Notebook

Crop Images Scarcity-Traditional Data Augmentation-1¶

Instructions¶

Clone the repository.
Download the necessary datasets from Eden Repository:
1. Tomato-29/OCT/2020-V1
Unzip dataset files and remove the zip files.
Create a folder called 'eden_data'.
Move the unzipped datasets into this folder.
The resulting directory structure should be:
- eden_library_notebooks/
  - image_preprocessing/
    - crop_images_scarcity-traditional_data_augmentation-1.ipynb
  - eden_data/
    - Tomato-291020-Potassium deficiency-zz-V1-20210225103832

Install notebook dependencies by running:

conda env create -f eden_transfer_learning.yml

Open the notebook: jupyter notebook
Run the code

Note: If you find any issues while executing the notebook, don't hesitate to open an issue on Github. We will reply you as soon as possible.
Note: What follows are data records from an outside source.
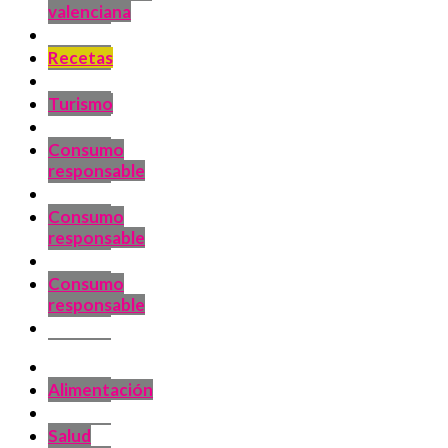
valenciana
Recetas
Turismo
Consumo
responsable
Consumo
responsable
Consumo
responsable
Alimentación
Salud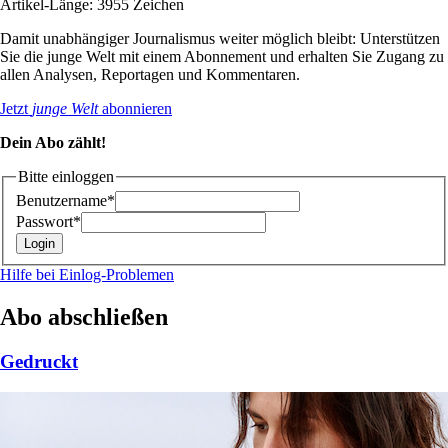
Artikel-Länge: 3955 Zeichen
Damit unabhängiger Journalismus weiter möglich bleibt: Unterstützen
Sie die junge Welt mit einem Abonnement und erhalten Sie Zugang zu
allen Analysen, Reportagen und Kommentaren.
Jetzt
junge Welt
abonnieren
Dein Abo zählt!
Bitte einloggen
Benutzername*
Passwort*
Hilfe bei Einlog-Problemen
Abo abschließen
Gedruckt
Background (Go to Bibliography for more)¶

In the agriculture, for the problem of data scarcity, several techniques have been used by researchers to create more images based on the available datasets. The one which is shown in this notebook is data augmentation by performing different geometric and colour transformations into the images (Dyrmann et al., 2016; Mehdipour-Ghazi et al., 2017; Fuentes et al., 2017; ). Data augmentation is not only useful for improving the performance of the deep neural network, but also for reducing overfitting.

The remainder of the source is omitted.